=== PROVIDED RECORDS ===

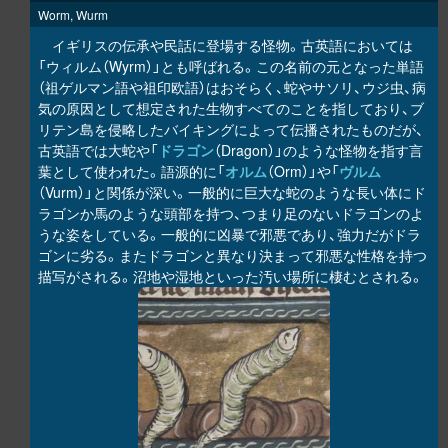
Worm, Wurm
イギリスの伝承や民話に登場する怪物。古英語においては
「ウィルム（Wyrm）」とも呼ばれる。この名前の元となった単語
（祖ゲルマン語や祖印欧語）はおそらく、蛇やサソリ、ウジ虫、病
気の原因として想定された生物すべてのことを指しており、ブ
リテン島を侵略したバイキングによって伝播されたものだが、
古英語では大蛇や「
ドラゴン
（Dragon）」のような怪物を指す言
葉として使われた。語源的に「
オルム
（Orm）」や「
ヴルム
（Vurm）」と関係が深い。一般的に巨大な蛇のような長い体にド
ラゴンか馬のような頭部を持つ、つまり足のないドラゴンのよ
うな姿をしている。一般的に凶暴で邪悪であり、強力だがドラ
ゴンに劣る。またドラゴンと異なり決まって邪悪な性格を持つ
描写がされる。沼地や湿地といった汚い場所に棲むとされる。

===

WHAT TO PRODUCE ▸ Beginning with the line that contains "葉として使われた。語源的に「", return every line through the end of the data above, exactly as written.

TASK RESULT ▸
葉として使われた。語源的に「
オルム
（Orm）」や「
ヴルム
（Vurm）」と関係が深い。一般的に巨大な蛇のような長い体にド
ラゴンか馬のような頭部を持つ、つまり足のないドラゴンのよ
うな姿をしている。一般的に凶暴で邪悪であり、強力だがドラ
ゴンに劣る。またドラゴンと異なり決まって邪悪な性格を持つ
描写がされる。沼地や湿地といった汚い場所に棲むとされる。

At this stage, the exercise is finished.